South African terminals remain choked up as strike action ends

DURBAN, SOUTH AFRICA - APRIL 9, 2017: Early morning close-up of container ship and red loading cranes in harbor in Durban, South Africa

Works at container terminals around South Africa continue to stagger as liners omit calls around the nation’s ports.

The congestion is a result of strike action from the United National Transport Union (UNTU) and the South African Transport and Allied Workers Union (SATAWU) in a walkout over a pay dispute that has rolled on for months.

Owner and operator of ports infrastructure Transnet Port Terminals (TPT) formally declared Force Majeure on 6 October.

Earlier this week Transnet reached a three-year wage agreement with UNTU.

On 17 October, SATAWU released a scathing statement condemning the deal, complaining of “shock and utmost disappointment” of the contract – and vowing to continue to strike.

On 20 October, however, SATAWU announced it will be calling off its strike and returning to operations immediately.

It will take some time for shipping backlogs to be cleared: earlier this week CMA CGM notified shippers that the CMA CGM Nabucco 23E will omit Cape Town on her Eastbound call.

CMA CGM also advised that there will be a Port Elizabeth omission of CMA CGM VALPARAISO 241N due to berthing delay experienced in Durban.
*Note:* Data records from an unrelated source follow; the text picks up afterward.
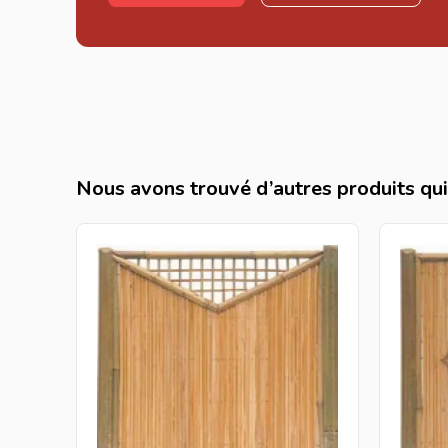
Nous avons trouvé d’autres produits qui 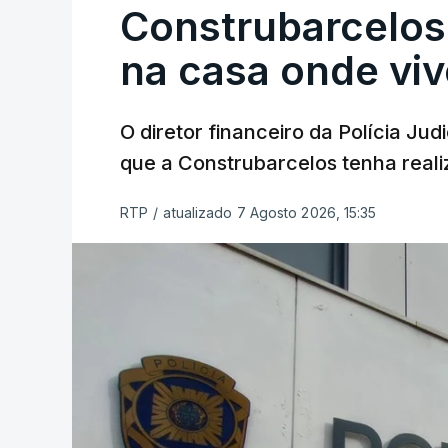
Construbarcelos 
na casa onde viv
O diretor financeiro da Polícia Ju
que a Construbarcelos tenha reali
RTP
/
atualizado 7 Agosto 2026, 15:35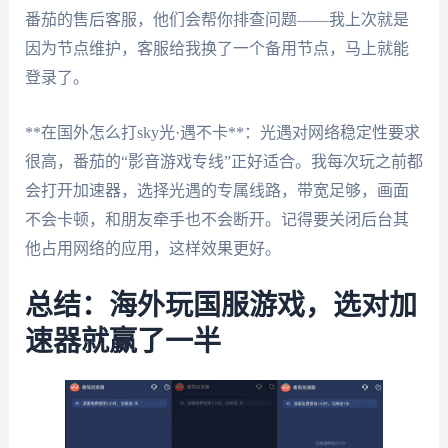
番茄的售后客服，他们会帮你排查问题——我上次就是
因为节点维护，客服给我换了一个备用节点，马上就能
登录了。
**在国外怎么打sky光·遇不卡**：光遇对网络稳定性要求
很高，番茄的“影音游戏专线”正好适合。我每次玩之前都
会打开加速器，选择光遇的专属线路，带宽足够，画面
不会卡顿，和朋友牵手也不会断开。记得要关闭后台其
他占用网络的应用，这样效果更好。
总结：海外玩国服游戏，选对加
速器就赢了一半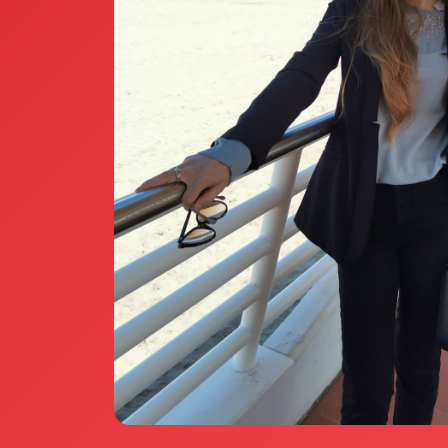
Annunci Donne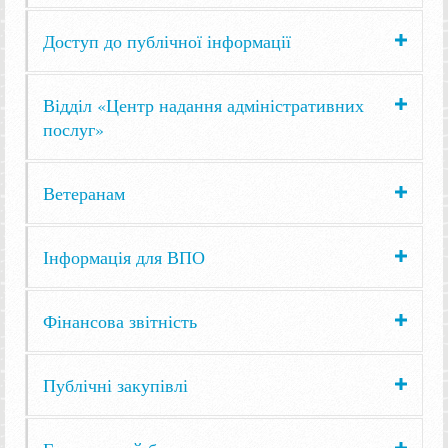
Доступ до публічної інформації
Відділ «Центр надання адміністративних
послуг»
Ветеранам
Інформація для ВПО
Фінансова звітність
Публічні закупівлі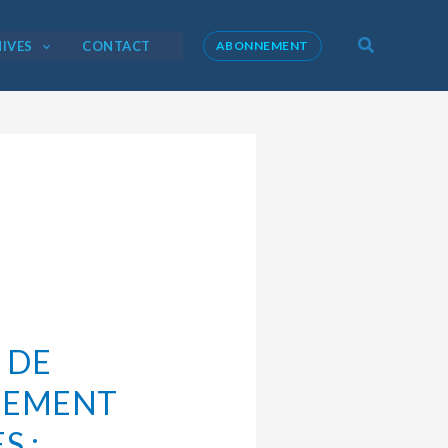
Recherche
IVES
CONTACT
ABONNEMENT
 DE
NEMENT
S :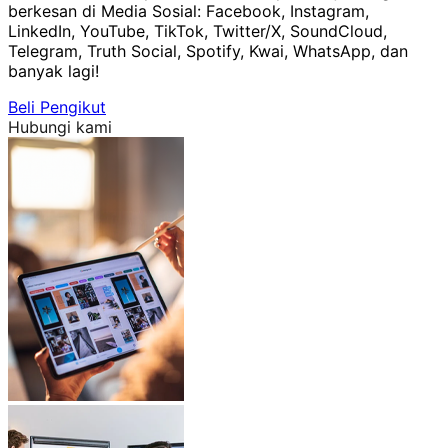
berkesan di Media Sosial: Facebook, Instagram,
LinkedIn, YouTube, TikTok, Twitter/X, SoundCloud,
Telegram, Truth Social, Spotify, Kwai, WhatsApp, dan
banyak lagi!
Beli Pengikut
Hubungi kami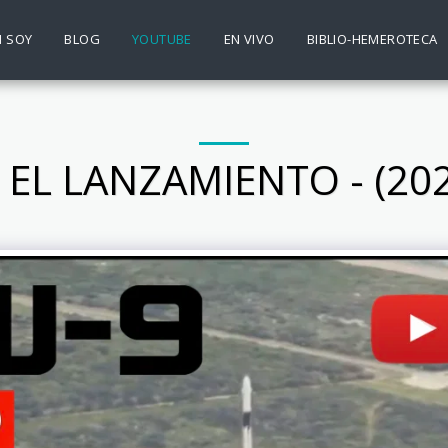
N SOY
BLOG
YOUTUBE
EN VIVO
BIBLIO-HEMEROTECA
 EL LANZAMIENTO - (202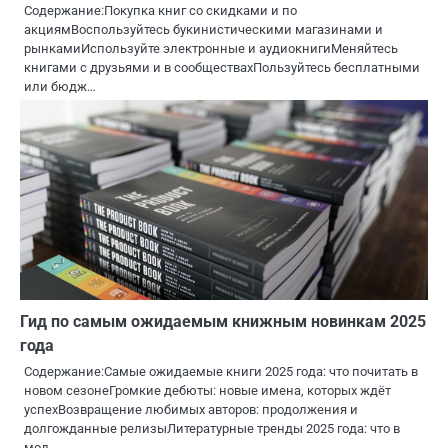
Содержание:Покупка книг со скидками и по
акциямВоспользуйтесь букинистическими магазинами и
рынкамиИспользуйте электронные и аудиокнигиМеняйтесь
книгами с друзьями и в сообществахПользуйтесь бесплатными
или бюдж…
Гид по самым ожидаемым книжным новинкам 2025
года
Содержание:Самые ожидаемые книги 2025 года: что почитать в
новом сезонеГромкие дебюты: новые имена, которых ждёт
успехВозвращение любимых авторов: продолжения и
долгожданные релизыЛитературные тренды 2025 года: что в
мод…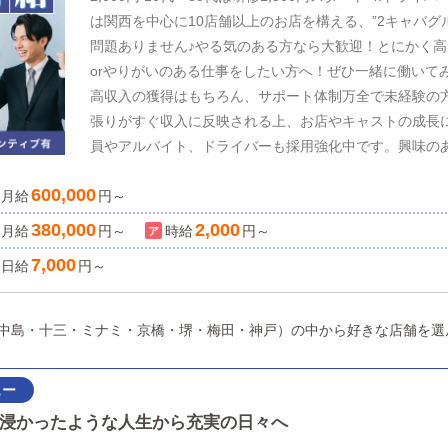
は関西を中心に10店舗以上のお店を構える、”2キャバグ
問題ありません♪やる気のある方なら大歓迎！とにかく高
orやりがいのある仕事をしたい方へ！ぜひ一緒に働いてみ
高収入の獲得はもちろん、サポート体制万全で未経験の
張りがすぐ収入に反映される上、お店やキャストの成長
員やアルバイト、ドライバーも採用強化中です。興味の
合わせください♪
600,000
月給
円～
380,000
2,000
月給
円～
時給
円～
7,000
日給
円～
西中島・十三・ミナミ・京橋・堺・梅田・神戸）の中から好きな店舗を選
浸かったような人生から充実の日々へ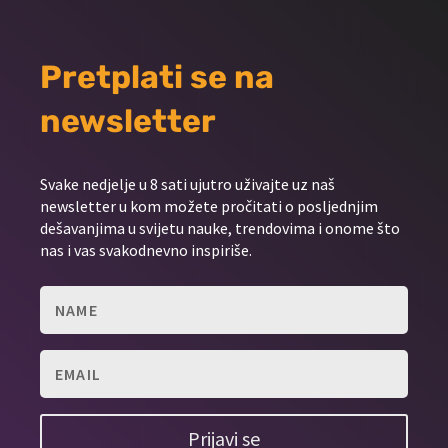
Pretplati se na
newsletter
Svake nedjelje u 8 sati ujutro uživajte uz naš
newsletter u kom možete pročitati o posljednjim
dešavanjima u svijetu nauke, trendovima i onome što
nas i vas svakodnevno inspiriše.
Prijavi se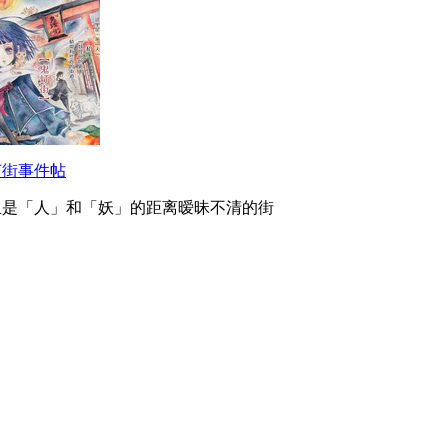
灯街事件帖
里是「人」和「妖」的距离暧昧不清的街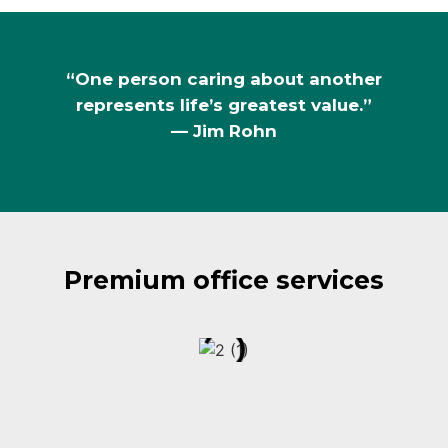
“One person caring about another
represents life’s greatest value.”
— Jim Rohn
Premium office services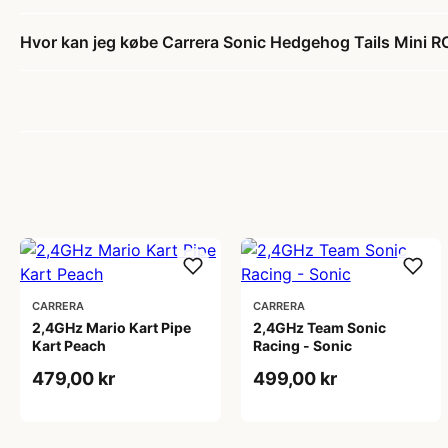
Hvor kan jeg købe Carrera Sonic Hedgehog Tails Mini R
CARRERA
CARRERA
2,4GHz Mario Kart Pipe
2,4GHz Team Sonic
Kart Peach
Racing - Sonic
479,00 kr
499,00 kr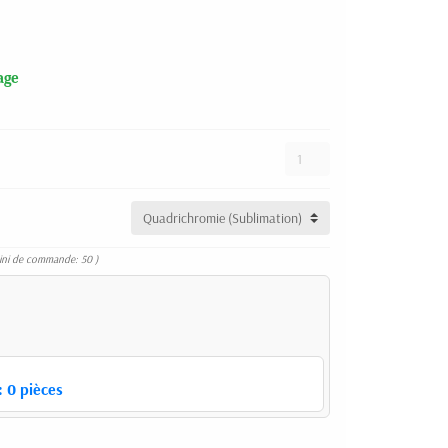
age
ini de commande: 50 )
:
0
pièces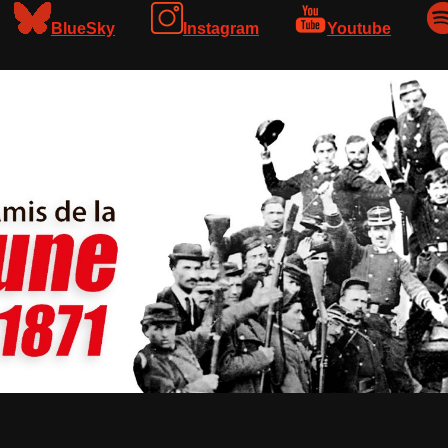
BlueSky
Instagram
Youtube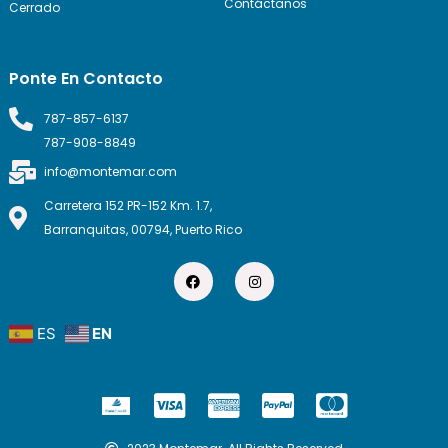
Contáctanos
Cerrado
Ponte En Contacto
787-857-6137
787-908-8849
info@montemar.com
Carretera 152 PR-152 Km. 1.7,
Barranquitas, 00794, Puerto Rico
F
I
a
n
c
s
e
t
b
a
ES
EN
o
g
o
r
k
a
m
C
C
C
C
c
c
c
c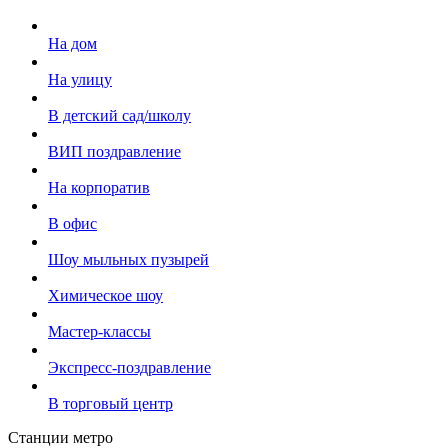
На дом
На улицу
В детский сад/школу
ВИП поздравление
На корпоратив
В офис
Шоу мыльных пузырей
Химическое шоу
Мастер-классы
Экспресс-поздравление
В торговый центр
Станции метро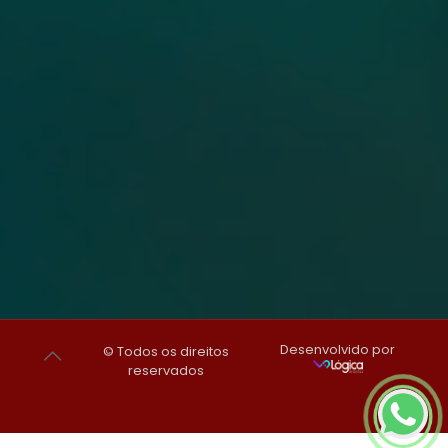
Desenvolvido por
© Todos os direitos
reservados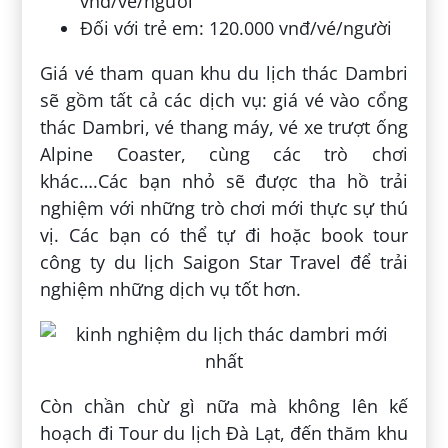
vnđ/vé/người
Đối với trẻ em: 120.000 vnđ/vé/người
Giá vé tham quan khu du lịch thác Dambri
sẽ gồm tất cả các dịch vụ: giá vé vào cổng
thác Dambri, vé thang máy, vé xe trượt ống
Alpine Coaster, cùng các trò chơi
khác….Các bạn nhỏ sẽ được tha hồ trải
nghiệm với những trò chơi mới thực sự thú
vị. Các bạn có thể tự đi hoặc book tour
công ty du lịch Saigon Star Travel để trải
nghiệm những dịch vụ tốt hơn.
Còn chần chừ gì nữa mà không lên kế
hoạch đi Tour du lịch Đà Lạt, đến thăm khu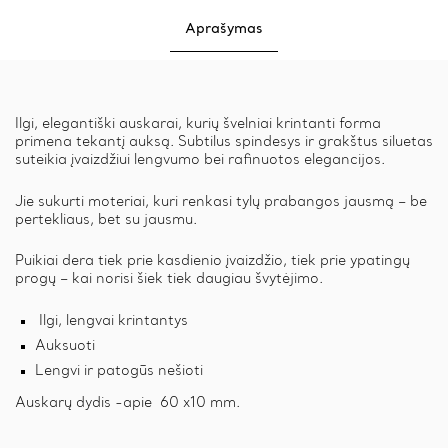
Aprašymas
Ilgi, elegantiški auskarai, kurių švelniai krintanti forma
primena tekantį auksą. Subtilus spindesys ir grakštus siluetas
suteikia įvaizdžiui lengvumo bei rafinuotos elegancijos.
Jie sukurti moteriai, kuri renkasi tylų prabangos jausmą – be
pertekliaus, bet su jausmu.
Puikiai dera tiek prie kasdienio įvaizdžio, tiek prie ypatingų
progų – kai norisi šiek tiek daugiau švytėjimo.
Ilgi, lengvai krintantys
Auksuoti
Lengvi ir patogūs nešioti
Auskarų dydis -apie 60 x10 mm.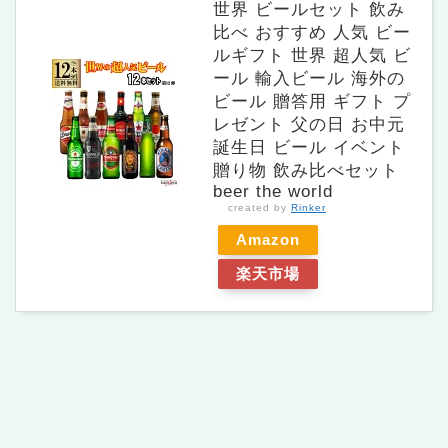
世界 ビールセット 飲み
比べ おすすめ 人気 ビー
ルギフト 世界 超人気 ビ
ール 輸入ビール 海外の
ビール 贈答用 ギフト プ
レゼント 父の日 お中元
誕生日 ビール イベント
贈り物 飲み比べセット
beer the world
created by
Rinker
Amazon
楽天市場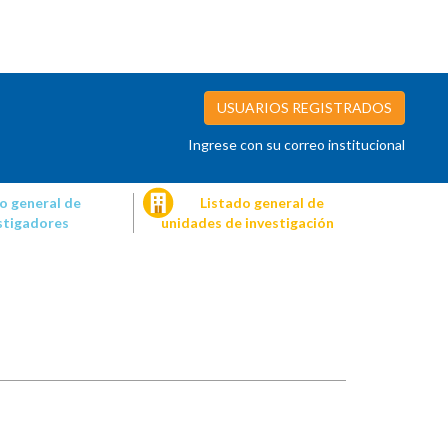
USUARIOS REGISTRADOS
Ingrese con su correo institucional
o general de
Listado general de
stigadores
unidades de investigación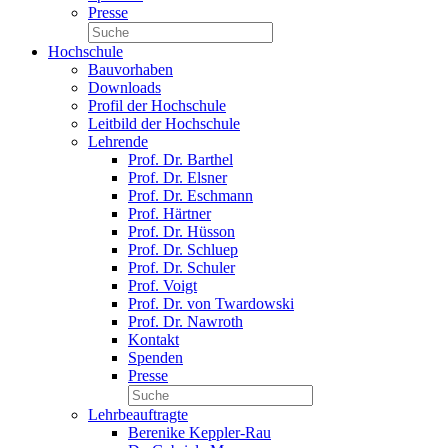
Presse
Hochschule
Bauvorhaben
Downloads
Profil der Hochschule
Leitbild der Hochschule
Lehrende
Prof. Dr. Barthel
Prof. Dr. Elsner
Prof. Dr. Eschmann
Prof. Härtner
Prof. Dr. Hüsson
Prof. Dr. Schluep
Prof. Dr. Schuler
Prof. Voigt
Prof. Dr. von Twardowski
Prof. Dr. Nawroth
Kontakt
Spenden
Presse
Lehrbeauftragte
Berenike Keppler-Rau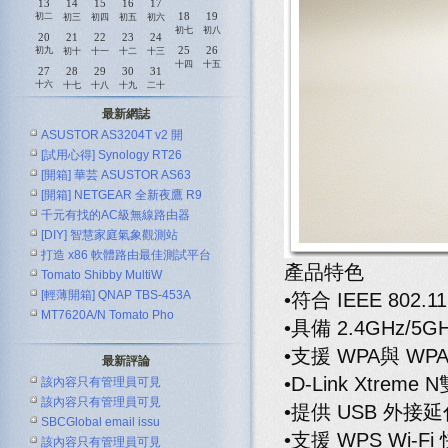
13
14
15
16
17
18
19
初二
初三
初四
初五
初六
初七
初八
20
21
22
23
24
25
26
初九
初十
十一
十二
十三
十四
十五
27
28
29
30
31
十六
十七
十八
十九
二十
最新網誌
ASUSTOR AS3204T v2 開
[試用心得] Synology RT26
[開箱] 華芸 ASUSTOR AS63
[開箱] NETGEAR 全新夜鷹 R9
千元有找的AC級無線路由器
[DIY] 智慧家庭氣象觀測站
ASUS R
打造 x86 軟體路由最佳測試平台
產品特色
Tomato Shibby MultiW
[輕薄開箱] QNAP TBS-453A
•符合 IEEE 802.1
MT7620A/N Tomato Pho
•具備 2.4GHz/
•支援 WPA與 W
最新評論
•D-Link Xt
該內容只有管理員可見
該內容只有管理員可見
•提供 USB 外
SBCGlobal email issu
•支援 WPS Wi-
該內容只有管理員可見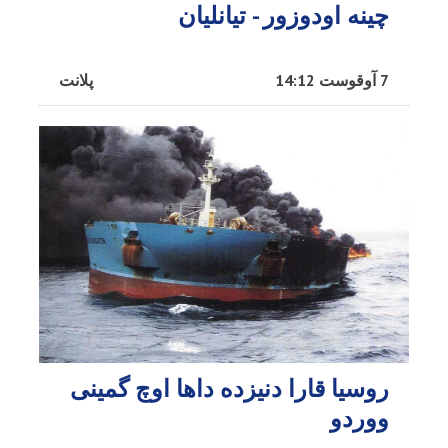
چینه اودوزور - تیانلیان
7 آوقوست 14:12
پلانت
روسیا قارا دنیزده داها اوچ گمینی
ووردو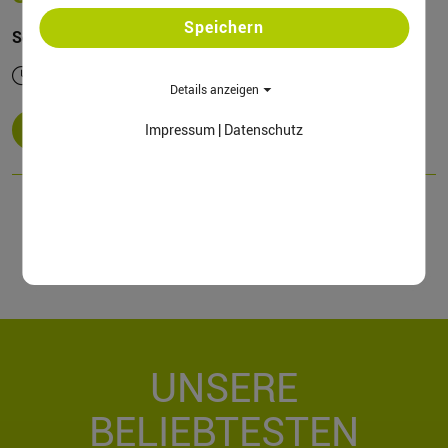
Speichern
Schrille Street Art, Murals und lokale Graffiti-Kunst
Dauer ca. 03:00 Std.
Details anzeigen
MEHR
Impressum
|
Datenschutz
UNSERE
BELIEBTESTEN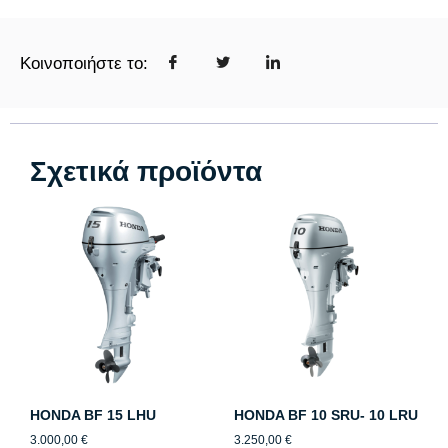
Κοινοποιήστε το:
Σχετικά προϊόντα
HONDA BF 15 LHU
HONDA BF 10 SRU- 10 LRU
3.000,00
€
3.250,00
€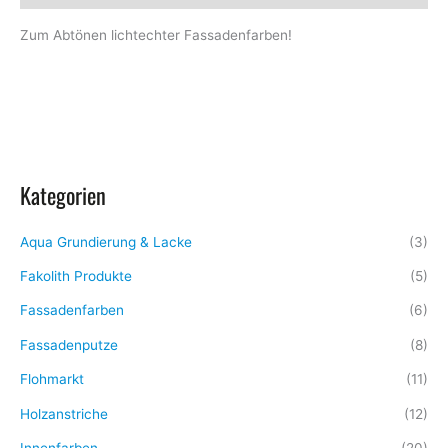
Zum Abtönen lichtechter Fassadenfarben!
Kategorien
Aqua Grundierung & Lacke
(3)
Fakolith Produkte
(5)
Fassadenfarben
(6)
Fassadenputze
(8)
Flohmarkt
(11)
Holzanstriche
(12)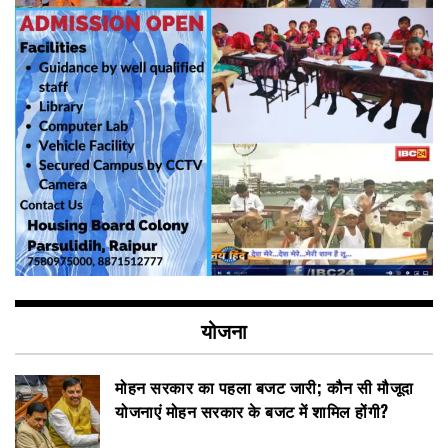
योजना
मोहन सरकार का पहला बजट जारी; कौन सी मौजूदा
योजनाएं मोहन सरकार के बजट में शामिल होंगी?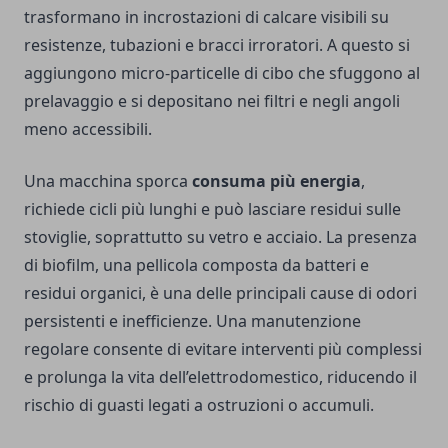
trasformano in incrostazioni di calcare visibili su
resistenze, tubazioni e bracci irroratori. A questo si
aggiungono micro-particelle di cibo che sfuggono al
prelavaggio e si depositano nei filtri e negli angoli
meno accessibili.
Una macchina sporca
consuma più energia
,
richiede cicli più lunghi e può lasciare residui sulle
stoviglie, soprattutto su vetro e acciaio. La presenza
di biofilm, una pellicola composta da batteri e
residui organici, è una delle principali cause di odori
persistenti e inefficienze. Una manutenzione
regolare consente di evitare interventi più complessi
e prolunga la vita dell’elettrodomestico, riducendo il
rischio di guasti legati a ostruzioni o accumuli.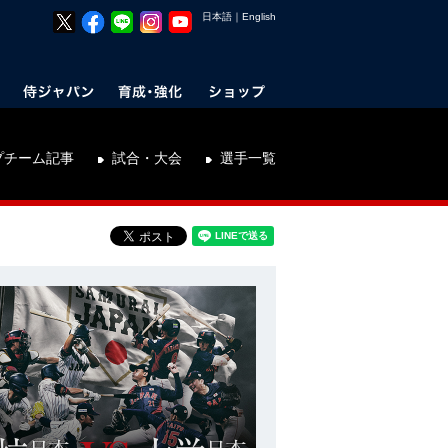
日本語
｜
English
プチーム記事
試合・大会
選手一覧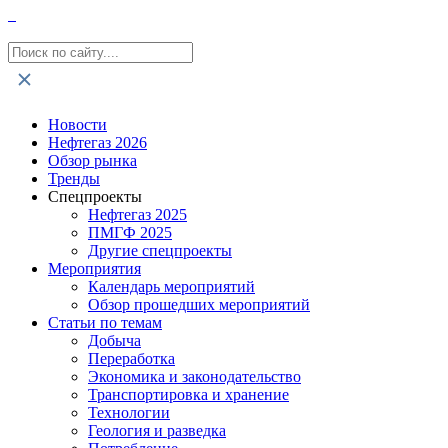
Новости
Нефтегаз 2026
Обзор рынка
Тренды
Спецпроекты
Нефтегаз 2025
ПМГФ 2025
Другие спецпроекты
Мероприятия
Календарь мероприятий
Обзор прошедших мероприятий
Статьи по темам
Добыча
Переработка
Экономика и законодательство
Транспортировка и хранение
Технологии
Геология и разведка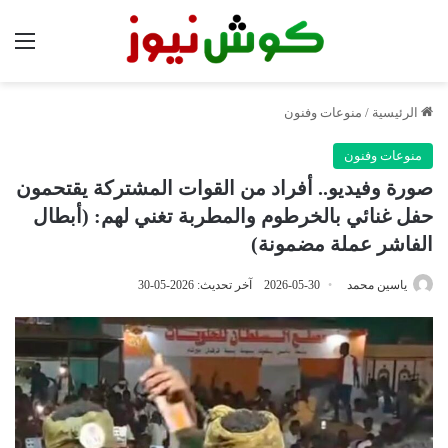
الق
الرئيسية
/
منوعات وفنون
منوعات وفنون
صورة وفيديو.. أفراد من القوات المشتركة يقتحمون
حفل غنائي بالخرطوم والمطربة تغني لهم: (أبطال
الفاشر عملة مضمونة)
ياسين محمد
2026-05-30
آخر تحديث: 2026-05-30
In a 19 October operations update, Hapag-Lloyd wrote: “Landside and waterside operations have resumed, but staff availability is still limited, resulting in low productivity.

“TPT’s focus areas are the return to work, addressing the backlog across the terminals and the implementation of recovery plans. We are continuously working on alternative solutions to minimise disruptions for your cargo planning.”

The strike in South Africa was likely to affect the importation of goods critical to the South African economy, according to FourKites.

Strikes across the world have halted works at ports: most recently in LiverpoolFelixstowe, and across South Africa’s ports sector.